- _WHAT IS BEING ASKED_:
Give the records below again, word for word. No pictures belong in the copy.

- _ENTRIES SHOWN_:
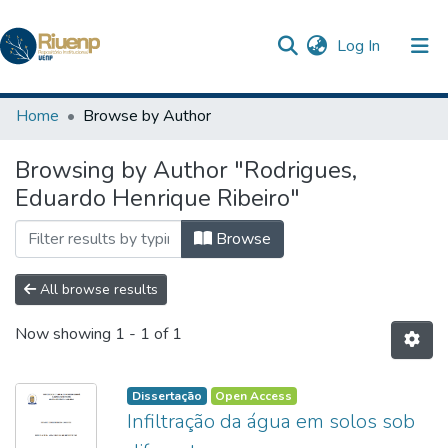
(current)
Log In
Communities & Collections
Home
Browse by Author
Browse DSpace
Browsing by Author "Rodrigues,
Eduardo Henrique Ribeiro"
Browse
All browse results
Now showing
1 - 1 of 1
Dissertação
Open Access
Infiltração da água em solos sob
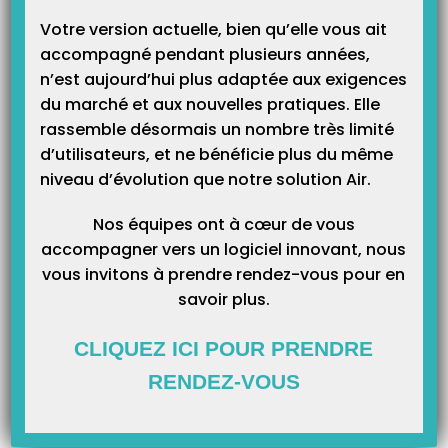
Catégories
Votre version actuelle, bien qu’elle vous ait
accompagné pendant plusieurs années,
n’est aujourd’hui plus adaptée aux exigences
du marché et aux nouvelles pratiques. Elle
rassemble désormais un nombre très limité
d’utilisateurs, et ne bénéficie plus du même
niveau d’évolution que notre solution Air.
Nos équipes ont à cœur de vous
accompagner vers un logiciel innovant, nous
vous invitons à prendre rendez-vous pour en
savoir plus.
CLIQUEZ ICI POUR PRENDRE
RENDEZ-VOUS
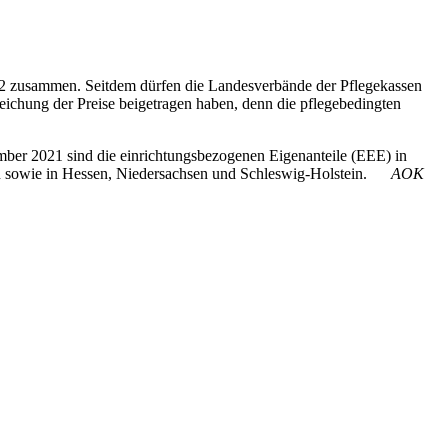
2 zusammen. Seitdem dürfen die Landesverbände der Pflegekassen
eichung der Preise beigetragen haben, denn die pflegebedingten
ember 2021 sind die einrichtungsbezogenen Eigenanteile (EEE) in
dern sowie in Hessen, Niedersachsen und Schleswig-Holstein.
AOK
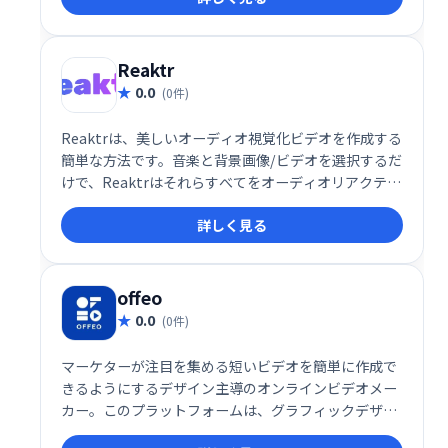
Reaktr
0.0
(0件)
Reaktrは、美しいオーディオ視覚化ビデオを作成する
簡単な方法です。音楽と背景画像/ビデオを選択するだ
けで、Reaktrはそれらすべてをオーディオリアクティ
ブな視覚化とミックスします。
詳しく見る
offeo
0.0
(0件)
マーケターが注目を集める短いビデオを簡単に作成で
きるようにするデザイン主導のオンラインビデオメー
カー。このプラットフォームは、グラフィックデザイ
ンツールとビデオ作成プラットフォームのハイブリッ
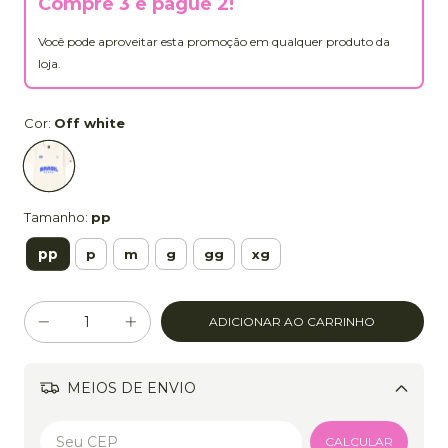
Compre 3 e pague 2!
Você pode aproveitar esta promoção em qualquer produto da
loja.
Cor:
Off white
Tamanho:
pp
pp
p
m
g
gg
xg
MEIOS DE ENVIO
Alterar CEP
CALCULAR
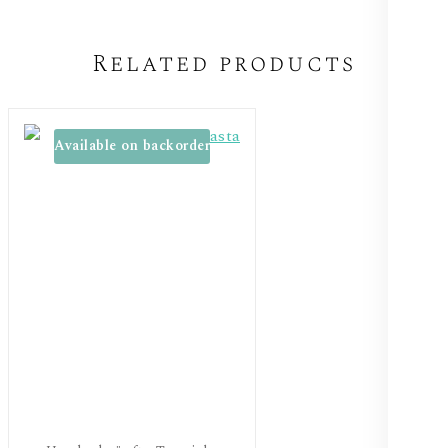
Related products
Available on backorder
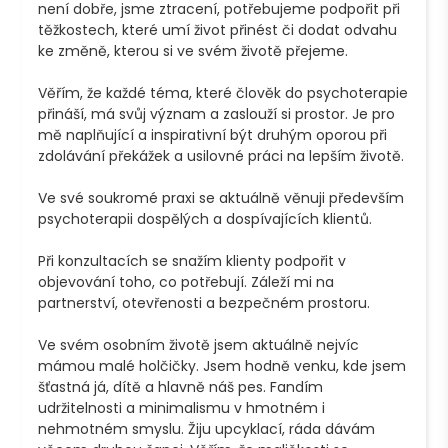
není dobře, jsme ztracení, potřebujeme podpořit při 
těžkostech, které umí život přinést či dodat odvahu 
ke změně, kterou si ve svém životě přejeme.  

Věřím, že každé téma, které člověk do psychoterapie 
přináší, má svůj význam a zaslouží si prostor. Je pro 
mě naplňující a inspirativní být druhým oporou při 
zdolávání překážek a usilovné práci na lepším životě. 

Ve své soukromé praxi se aktuálně věnuji především 
psychoterapii dospělých a dospívajících klientů.

Při konzultacích se snažím klienty podpořit v 
objevování toho, co potřebují. Záleží mi na 
partnerství, otevřenosti a bezpečném prostoru.

Ve svém osobním životě jsem aktuálně nejvíc 
mámou malé holčičky. Jsem hodně venku, kde jsem 
šťastná já, dítě a hlavně náš pes. Fandím 
udržitelnosti a minimalismu v hmotném i 
nehmotném smyslu. Žiju upcyklací, ráda dávám 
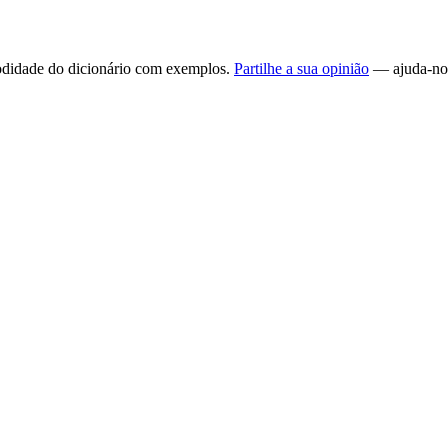
omodidade do dicionário com exemplos.
Partilhe a sua opinião
— ajuda-nos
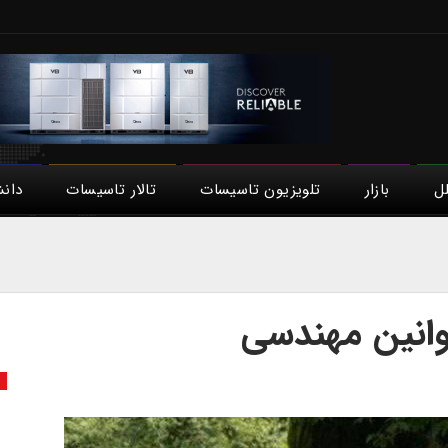
لل
بازار
تلویزیون تاسیسات
تالار تاسیسات
دان
وانین مهندسی
ی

- _COMPLETED EXERCISE_:
(current)
Log In
Communities & Collections
Home
Browse by Author
Browse DSpace
Browsing by Author "Rodrigues,
Eduardo Henrique Ribeiro"
Browse
All browse results
Now showing
1 - 1 of 1
Dissertação
Open Access
Infiltração da água em solos sob
Catégories
Votre version actuelle, bien qu’elle vous ait
accompagné pendant plusieurs années,
n’est aujourd’hui plus adaptée aux exigences
du marché et aux nouvelles pratiques. Elle
rassemble désormais un nombre très limité
d’utilisateurs, et ne bénéficie plus du même
niveau d’évolution que notre solution Air.
Nos équipes ont à cœur de vous
accompagner vers un logiciel innovant, nous
vous invitons à prendre rendez-vous pour en
savoir plus.
CLIQUEZ ICI POUR PRENDRE
RENDEZ-VOUS
2 zusammen. Seitdem dürfen die Landesverbände der Pflegekassen
eichung der Preise beigetragen haben, denn die pflegebedingten
ember 2021 sind die einrichtungsbezogenen Eigenanteile (EEE) in
dern sowie in Hessen, Niedersachsen und Schleswig-Holstein.
AOK
Reaktr
0.0
(0件)
Reaktrは、美しいオーディオ視覚化ビデオを作成する
簡単な方法です。音楽と背景画像/ビデオを選択するだ
けで、Reaktrはそれらすべてをオーディオリアクティ
ブな視覚化とミックスします。
詳しく見る
offeo
0.0
(0件)
マーケターが注目を集める短いビデオを簡単に作成で
きるようにするデザイン主導のオンラインビデオメー
カー。このプラットフォームは、グラフィックデザイ
ンツールとビデオ作成プラットフォームのハイブリッ
Compre 3 e pague 2!
Você pode aproveitar esta promoção em qualquer produto da
loja.
Cor:
Off white
Tamanho:
pp
pp
p
m
g
gg
xg
MEIOS DE ENVIO
Alterar CEP
CALCULAR
Related products
Available on backorder
není dobře, jsme ztracení, potřebujeme podpořit při 
těžkostech, které umí život přinést či dodat odvahu 
ke změně, kterou si ve svém životě přejeme.  

Věřím, že každé téma, které člověk do psychoterapie 
přináší, má svůj význam a zaslouží si prostor. Je pro 
mě naplňující a inspirativní být druhým oporou při 
zdolávání překážek a usilovné práci na lepším životě. 

Ve své soukromé praxi se aktuálně věnuji především 
psychoterapii dospělých a dospívajících klientů.

Při konzultacích se snažím klienty podpořit v 
objevování toho, co potřebují. Záleží mi na 
partnerství, otevřenosti a bezpečném prostoru.

Ve svém osobním životě jsem aktuálně nejvíc 
mámou malé holčičky. Jsem hodně venku, kde jsem 
šťastná já, dítě a hlavně náš pes. Fandím 
udržitelnosti a minimalismu v hmotném i 
nehmotném smyslu. Žiju upcyklací, ráda dávám 
omodidade do dicionário com exemplos.
Partilhe a sua opinião
— ajuda-nos
لل
بازار
تلویزیون تاسیسات
تالار تاسیسات
دان
وانین مهندسی
ی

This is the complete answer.